Associate Professor University of Massachusetts Amherst Amherst, Massachusetts, United States
Introduction:: The Inflammasome, an intracellular multimeric protein complex that induces metabolic inflammation has been implicated in the onset and progression of the majority of chronic inflammatory diseases. This innate immune response involves the activation of the caspase-1 enzyme responsible for cleaving inactive inflammatory cytokines and other downstream proteins to their respective active forms that eventually lead to pyroptosis and enhanced immune response. Current techniques provide a limited understanding of real-time inflammasome kinetics during a disease progression and the mechanisms of inflammasome activation during disease progression remain poorly understood due to lack of proper tools and techniques. Moreover, one of the shortcomings of the existing platforms include short circulating half-life and reduced bioavailability which makes them inefficient for clinical use. These aspects can be addressed by the use of nanoparticles which not only increase the bioavailability of the probe in inflamed sites but also increases their retention via a sustained release. Here, we propose to design a nanoreporter encapsulated with a caspase-1 cleavable probe, that could enable real-time inflammasome monitoring in-vivo, during an inflammatory disease progression and image the efficacy of inflammasome-targeted agents in real-time.

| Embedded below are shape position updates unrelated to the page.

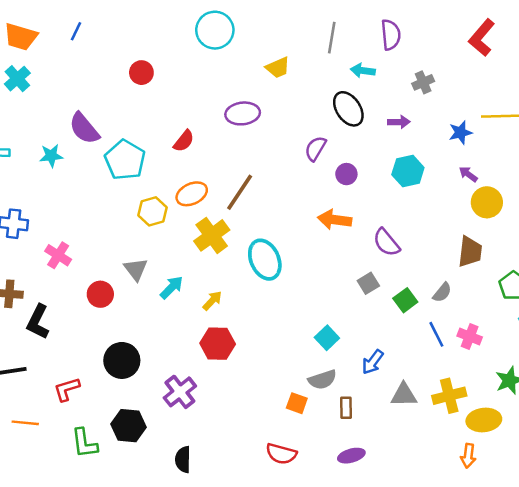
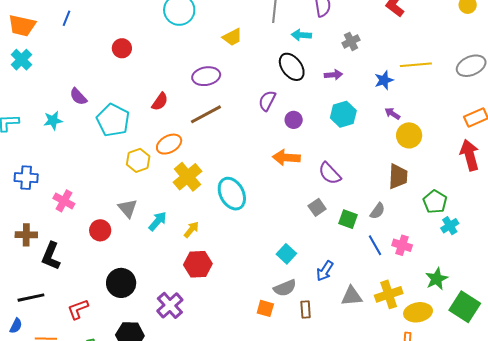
purple semicircle: (84, 128) -> (78, 97), size x0.7
brown line: (240, 192) -> (206, 114), moved, turned 32
green square: (405, 300) -> (348, 219), turned -30

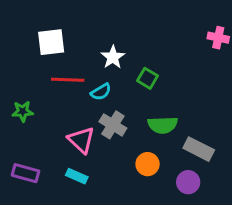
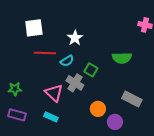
green square: (148, 78) -> (91, 70), moved
green star: (23, 111) -> (15, 89), moved
green semicircle: (163, 125) -> (122, 58), moved
purple circle: (188, 182) -> (115, 122), moved

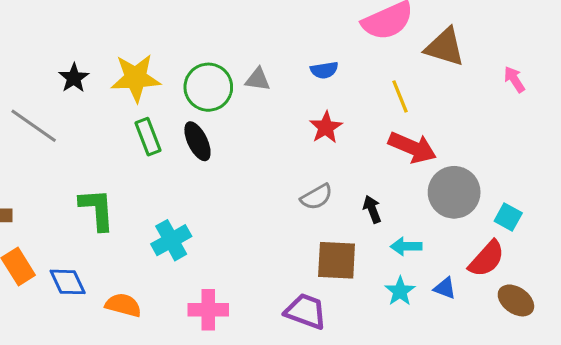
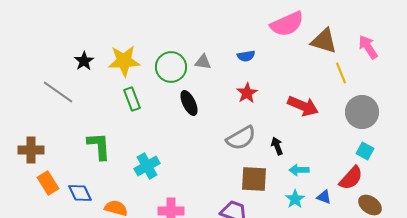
pink arrow: (514, 79) -> (368, 47), moved, size x1.4
yellow line: (400, 96) -> (341, 73), moved
black ellipse: (197, 141) -> (189, 103), moved
gray circle: (454, 192) -> (362, 112), moved
gray semicircle: (317, 197) -> (241, 138), size x1.4

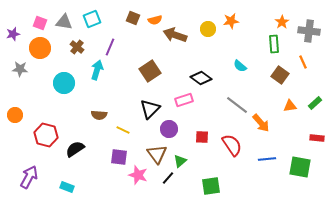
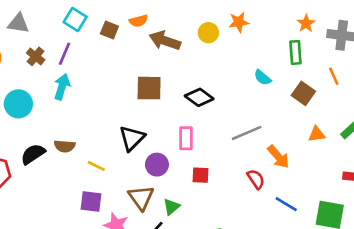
brown square: (133, 18) -> (109, 30), moved
cyan square: (92, 19) -> (75, 19), moved, turned -36
purple line: (110, 47) -> (65, 54), moved
cyan semicircle: (240, 66) -> (262, 78), moved
brown square: (150, 71) -> (149, 88), moved, turned 35
pink rectangle: (184, 100) -> (186, 138), moved, turned -72
gray line: (237, 105) -> (247, 133), turned -60
red semicircle: (232, 145) -> (256, 179), moved, size x0.7
black semicircle: (75, 149) -> (33, 154), moved
blue line: (267, 159) -> (286, 204), turned 36

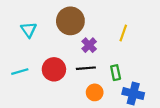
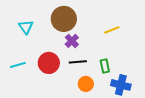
yellow line: (123, 33) -> (112, 30), turned 49
purple cross: (89, 45) -> (72, 41), moved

Materials and Methods:: We first synthesized nanoreporters by encapsulating with a caspase-1 activatable probe (containing a dye and a quencher, conjugated via caspase substrate) in a lipid nanoparticle. Next, these nanoreporters were characterized for size, zeta potential and stability using Dynamic Light Scattering (DLS). Caspase-1 free probes were also tested and validated using recombinant enzymes before proceeding toward cell-based assays. For in-vitro activity studies, immortalized bone marrow-derived macrophages (iBMDMs) were used. We designed a high-content microscopy imaging analysis assay to quantitatively analyze inflammasome activation in iBMDMs after treatment with nanoreporters and monitor the kinetics at different conditions including concentrations and time points. We also performed nanoreporter uptake analysis, lactate dehydrogenase (LDH) assay (to measure membrane integrity), western blot analysis to measure activated caspase-1 levels, and ELISA assay to measure IL1β and IL18 cytokine levels. Finally, we evaluated the efficacy of nanoreporter in monitoring inflammasome activation in the DSS-induced colitis model.
Results, Conclusions, and Discussions:: Results and Discussion: Inflammasome nanoreporters showed a loading of 80% caspase-1 probe. Stability studies indicated that nanoreporters are stable for a month in PBS and atleast 24hours in serum. DLS studies indicated the nanoreporters’ average hydrodynamic size to be around 100-150nm with a neutral zeta potential. Furthermore, probe testing and validation studies displayed increased fluorescence intensity over time by active recombinant caspase-1 but no signal by the active caspase-3 enzyme when incubated with a reporter probe, indicating that that the probe is specifically responsive to caspase-1 enzyme activity. The internalization and colocalization studies specified 4 hours of treatment as the optimum time point for the future set of experiments. In-vitro nanoreporter activity testing displayed a significantly higher signal at 45minutes of nigericin treatment as compared to 0minute treatment when imaged using confocal. We demonstrated that the nanoreporter enables time-dependent and selective imaging of inflammasome activation which correlates with the ASC speck formation, cytokines release and pyroptosis. Altogether, our system exhibits an efficient monitoring of inflammasome activation in-vitro. Studies in the DSS-induced colitis model demonstrated robust inflammasome-specific monitoring and treatment efficacy (Figure 1).
Conclusions: We have successfully demonstrated efficient in vitro imaging of active caspase-1 (an important inflammasome marker) in inflammasome-activated bone-marrow-derived macrophages. We have further translated this into animal models, specifically inflammatory models. This system overall will help in a better understanding of the kinetics of active caspase-1 and inflammasome activation in vivo during a disease progression. It also helps in detecting inflammation early-on and identifying targeted treatment efficacy during disease progression.